TSE discute uso de Inteligência Artificial no âmbito do Poder Judiciário

Debates ocorrem durante fórum realizado nesta sexta-feira (3)

Abertura do Fórum de Inteligência Artificial na Administração Pública

Devemos acreditar que robôs vão eliminar empregos e substituir pessoas? Esse foi um dos questionamentos debatidos durante o Fórum de Inteligência Artificial, realizado pelo Tribunal Superior Eleitoral (TSE) nesta sexta-feira (3). Um dos participantes convidados, Alexandre Zavaglia detalhou a diferença entre a tarefa desempenhada pelo ser humano e aquela desempenhada pelo robô para que as pessoas “parem de sofrer”.

Segundo ele, os robôs são utilizados para agilizar o trabalho realizado pelas pessoas, tornando mais eficaz e rápido algo que levaria muito mais tempo para ser realizado.

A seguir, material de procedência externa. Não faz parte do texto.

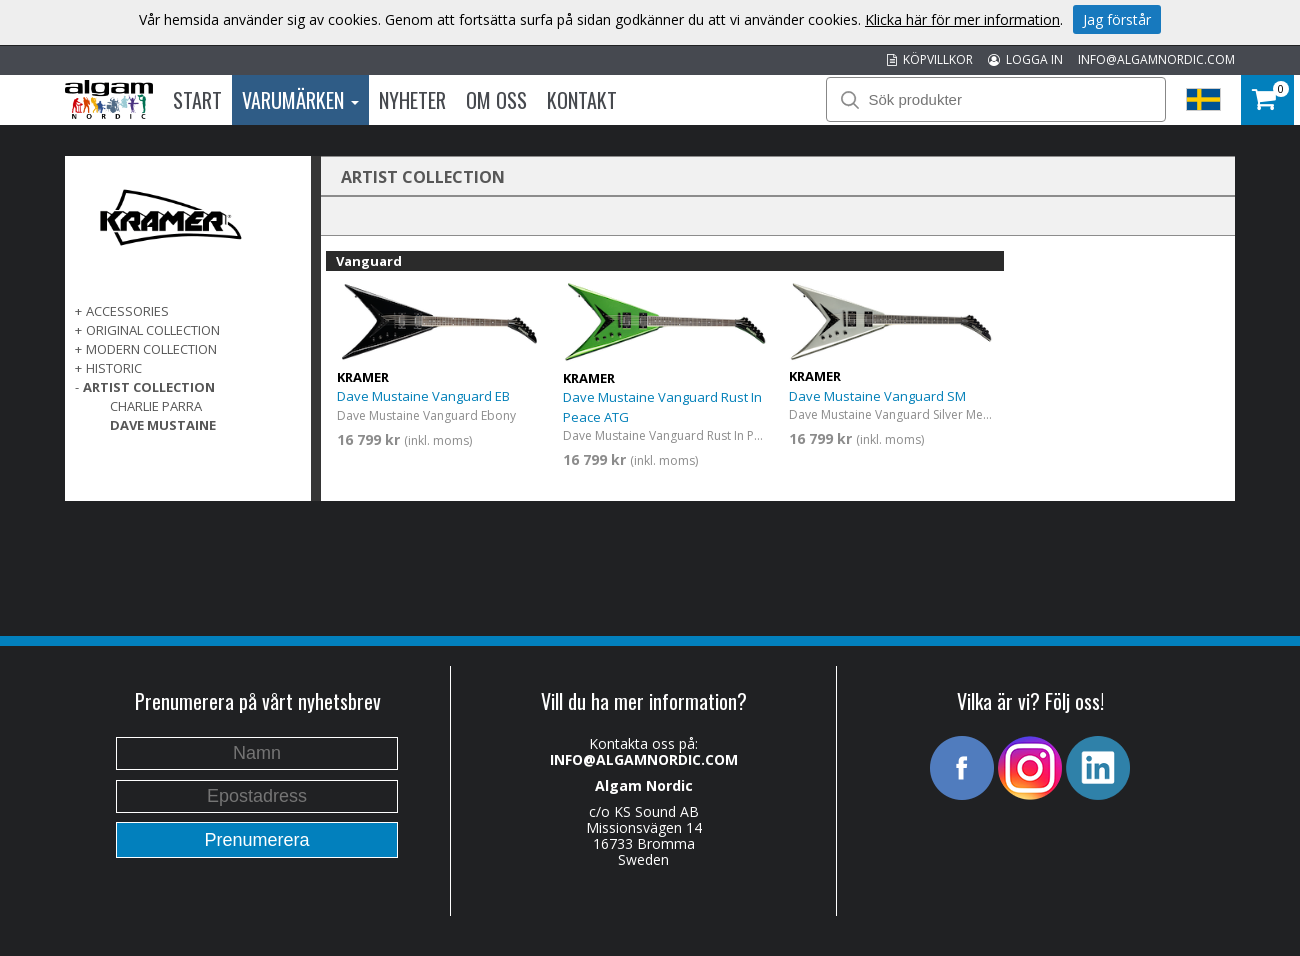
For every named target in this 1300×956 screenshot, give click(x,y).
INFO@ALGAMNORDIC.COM (1156, 59)
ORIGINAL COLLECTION (153, 330)
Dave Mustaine (163, 425)
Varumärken (300, 100)
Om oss (496, 100)
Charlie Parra (156, 406)
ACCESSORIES (127, 311)
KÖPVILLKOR (930, 59)
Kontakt (582, 100)
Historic (114, 368)
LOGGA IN (1025, 59)
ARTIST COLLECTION (149, 387)
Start (197, 100)
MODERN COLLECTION (151, 349)
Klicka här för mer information (962, 19)
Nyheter (412, 100)
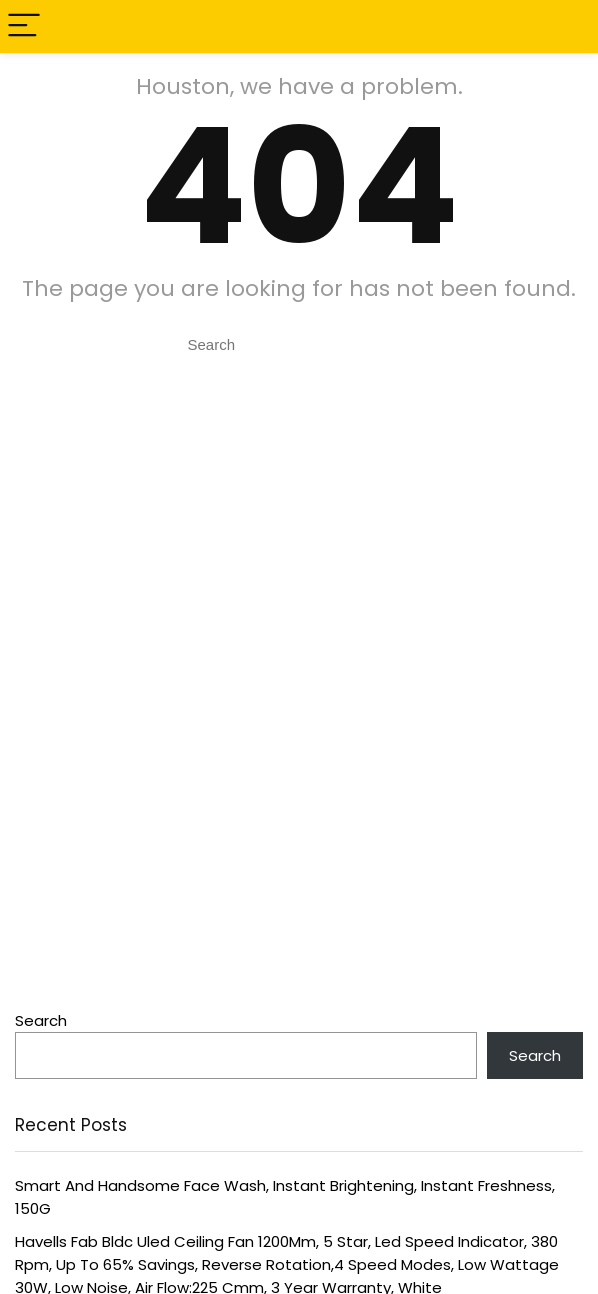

“A tecnologia não vai substituir ninguém. Nada funciona sem as pessoas porque robôs não pensam”, disse ele, ao dar vários exemplos de como é possível se beneficiar da ciência de dados, e enfatizar que “o robô não vai dar a decisão pelo juiz”.

No caso de processos judiciais, por exemplo, é possível fazer levantamentos por temas, análises e cruzamento de dados utilizando as ferramentas tecnológicas. Na Justiça Eleitoral, a ciência de dados é utilizada para análise das prestações de contas, das doações de campanhas e para cruzamento de dados com outros órgãos, como a Receita Federal. Zavaglia lembrou que, em 2014, com o uso de robôs, a Justiça Eleitoral conseguiu identificar 200 mil casos de possíveis fraudes em doações no primeiro turno das eleições. Na ocasião, foram identificadas cerca de 200 pessoas que apareciam como doadoras, mas estavam no cadastro de falecidos. “Ou seja, indício claro de fraude a ser investigado”, afirmou.

“A tecnologia otimiza o recurso humano para tarefas de valor agregado”, finalizou, ao comemorar que tais temas sejam discutidos pelo Tribunal. “Realmente quero dizer o quanto fico feliz de ver o engajamento do Poder Público e de vários órgãos nessa agenda, uma vez que realmente as coisas estão acontecendo rápido. Se soubermos usar as ferramentas da maneira correta, poderemos trazer muitos benefícios para navegar nesse mundo em constante transformação.”

A Inteligência Artificial e o futuro da profissão jurídica

Ainda durante a programação da manhã, o juiz auxiliar da Presidência do TSE Bruno Bodart também falou sobre os impactos da tecnologia no direito. O tema de sua apresentação foi “A Inteligência Artificial e o futuro da profissão jurídica”.

Segundo ele, falta essa discussão nas cadeiras dos cursos de graduação e pós-graduação espalhados pelo país. Além disso, autoridades precisam entender a necessidade de utilizar como aliada.

“Eu poderia dizer que esta é uma discussão do direito do futuro, mas a verdade é que é uma discussão do presente, que já está em operação”, disse ele.

Apesar disso, o juiz afirmou que muitos operadores do direito insistem em não se atualizar, ignorando que o seu cotidiano está sendo fortemente impactado pela atuação da tecnologia.

O magistrado também corroborou com o entendimento de que o direito precisa do ser humano. “Os computadores ainda não conseguem entender o conteúdo semântico do que processam”, disse.

Programação

Representando a Presidência do TSE, o secretário-geral Carlos Eduardo Frazão ressaltou a importância de discutir o tema no âmbito público. “Essa é a oportunidade para compartilhar experiências para que possamos evoluir, aperfeiçoar e emprestar maior eficiência na prestação do serviço jurisdicional”, disse ele, ao dar as boas-vindas aos participantes, antes do início das apresentações.

O fórum tem programação ao longo de todo o dia e também pode ser acompanhado à distância pelo canal do TSE no YouTube.